32 % des dirigeants se considèrent comme des « first movers », agissant en précurseurs, tandis que 40 % estiment être des « fast followers », les acteurs qui suivent la mouvance. Les 28 % restants estiment ne pas avoir de stratégie définie. Moins de la moitié des répondants ont une stratégie existante développée en faveur de l’innovation (47 %), et seulement 39 % un budget dédié à l’innovation.

« Le digital favorise l’intrusion de nouveaux acteurs issus de secteurs connexes à l’assurance en abaissant les barrières à l’entrée. Dans ce contexte les assureurs doivent également accélérer leurs stratégies de diversification en imaginant de nouveaux services leur permettant de maintenir une différenciation forte sur leurs marchés. » indique Anne-Sophie Lendrevie.

Des défis internes apparaissent : 74 % des dirigeants expliquent manquer de salariés ayant les compétences adaptées pour apporter l’innovation

La mise en place de l’innovation passe par une transformation culturelle interne. La majorité des acteurs de l’assurance affirment en effet que leurs employés représentent leur plus grosse réserve de potentiel. Cette transformation passe par un leadership engagé, pour qui l’innovation est un facteur de succès : 44 % des dirigeants indiquent que l’innovation était au cœur des discussions de leur comité de direction lors de chacune de leurs réunions. 47 % indiquent que leur comité en discute au moins un fois par an. Pour 9 % des dirigeants, ce sujet n’est jamais évoqué.

Mais les assureurs admettent aussi que les réticences en termes d’innovation viennent parfois du cœur même de leur organisation, indépendamment du management. 79 % des dirigeants expliquent continuer les stratégies en cours, 74 % manquent de salariés disposant des compétences moteur en interne pour l’innovation, et 71 % subissent un manque d’investissement et des pressions liées aux coûts.
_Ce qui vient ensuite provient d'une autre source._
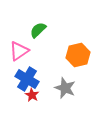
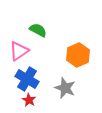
green semicircle: rotated 72 degrees clockwise
orange hexagon: rotated 10 degrees counterclockwise
red star: moved 3 px left, 5 px down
Innover par les partenariats, une priorité pour 70 % des dirigeants

70 % des assureurs estiment aujourd’hui que des partenariats caractériseront le futur de l’innovation pour leur organisation. 43 % des assureurs interrogés ont ainsi déjà développé des alliances avec un écosystème élargi de partenaires externes. Plus d’un tiers développent des hubs d’innovation ou des incubateurs pour proposer de nouvelles idées au sein de leurs entreprises. Les partenariats se font principalement dans le secteur de la Fintech et de la banque-assurance.
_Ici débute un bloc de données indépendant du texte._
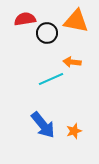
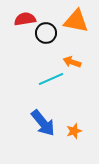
black circle: moved 1 px left
orange arrow: rotated 12 degrees clockwise
blue arrow: moved 2 px up
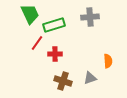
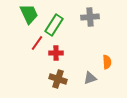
green trapezoid: moved 1 px left
green rectangle: rotated 40 degrees counterclockwise
red cross: moved 1 px right, 1 px up
orange semicircle: moved 1 px left, 1 px down
brown cross: moved 5 px left, 2 px up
En France par exemple, un pays mature dans le domaine de la banque-assurance, ce secteur occupe une large place dans le marché des propriétés et des assurances. Les modèles commerciaux dans ce secteur se sont développés autour de produits simples, faciles à acheter. Mais leur nombre important a incité des assureurs à créer leurs propres produits, plus sophistiqués. La capacité à créer de nouveaux produits ciblés, en injectant de l’innovation, a permis à ces assureurs de se différencier.
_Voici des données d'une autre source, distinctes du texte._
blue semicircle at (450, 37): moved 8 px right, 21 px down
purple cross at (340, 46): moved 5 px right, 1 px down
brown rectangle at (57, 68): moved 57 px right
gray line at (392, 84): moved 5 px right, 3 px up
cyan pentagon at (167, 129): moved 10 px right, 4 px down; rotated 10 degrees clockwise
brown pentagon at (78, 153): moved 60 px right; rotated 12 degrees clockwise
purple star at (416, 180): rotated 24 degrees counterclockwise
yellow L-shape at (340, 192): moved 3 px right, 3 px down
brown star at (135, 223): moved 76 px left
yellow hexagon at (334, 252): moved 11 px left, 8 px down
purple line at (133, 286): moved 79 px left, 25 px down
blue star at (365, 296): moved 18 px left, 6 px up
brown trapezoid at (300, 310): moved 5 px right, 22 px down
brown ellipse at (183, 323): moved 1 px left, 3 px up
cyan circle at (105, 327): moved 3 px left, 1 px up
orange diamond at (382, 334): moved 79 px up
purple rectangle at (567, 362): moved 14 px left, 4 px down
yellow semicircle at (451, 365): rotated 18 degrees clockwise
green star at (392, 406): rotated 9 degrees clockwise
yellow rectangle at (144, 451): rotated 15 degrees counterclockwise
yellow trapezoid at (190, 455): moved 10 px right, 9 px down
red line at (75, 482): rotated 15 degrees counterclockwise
« Les plus rapides à s’adapter seront ceux qui auront compris la force de l’innovation sur le long terme, estime Francine Morelli. Aujourd’hui, toutes les parties prenantes, que ce soient les clients, les investisseurs ou les employés, sont en demande d’innovation. Mais l’impératif de l’innovation n’est pas simple, il n’existe pas de « package » idéal. Les assureurs doivent trouver le juste équilibre, en développant de nouveaux produits, des partenariats, tout en capitalisant sur leurs ressources humaines. »
 

Méthodologie 
• L’étude « A new World of Opportunity: The Insurance innovation imperative » a été menée en avril 2015.
• 280 dirigeants du monde de l’assurance ont été interrogés, dans 20 pays, dont la France. 
• L’échantillon regroupe 25 % de dirigeants du secteur de la santé, 23 % du secteur des assurances non vie, 29 % du secteur des assurances vie et non-vie, et 23 % d’autres secteurs.